◆ **DATASET RECORDS**
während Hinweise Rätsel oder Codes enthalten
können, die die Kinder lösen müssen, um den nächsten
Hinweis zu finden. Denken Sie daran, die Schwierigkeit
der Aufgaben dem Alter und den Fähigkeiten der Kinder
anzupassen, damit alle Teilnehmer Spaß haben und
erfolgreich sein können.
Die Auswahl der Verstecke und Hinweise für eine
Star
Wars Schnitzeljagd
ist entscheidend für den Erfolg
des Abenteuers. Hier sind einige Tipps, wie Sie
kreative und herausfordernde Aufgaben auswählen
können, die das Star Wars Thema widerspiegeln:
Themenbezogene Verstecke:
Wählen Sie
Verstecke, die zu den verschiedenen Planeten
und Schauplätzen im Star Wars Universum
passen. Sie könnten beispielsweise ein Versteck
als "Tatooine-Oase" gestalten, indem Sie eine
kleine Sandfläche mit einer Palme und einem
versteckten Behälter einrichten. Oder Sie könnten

◆ **WHAT YOU NEED TO DO**
From the line that contains "indem Sie eine" through the last line of the listing, every line is to be restated word for word, both ends included.

◆ **RESPONSE TO THIS TASK**
als "Tatooine-Oase" gestalten, indem Sie eine
kleine Sandfläche mit einer Palme und einem
versteckten Behälter einrichten. Oder Sie könnten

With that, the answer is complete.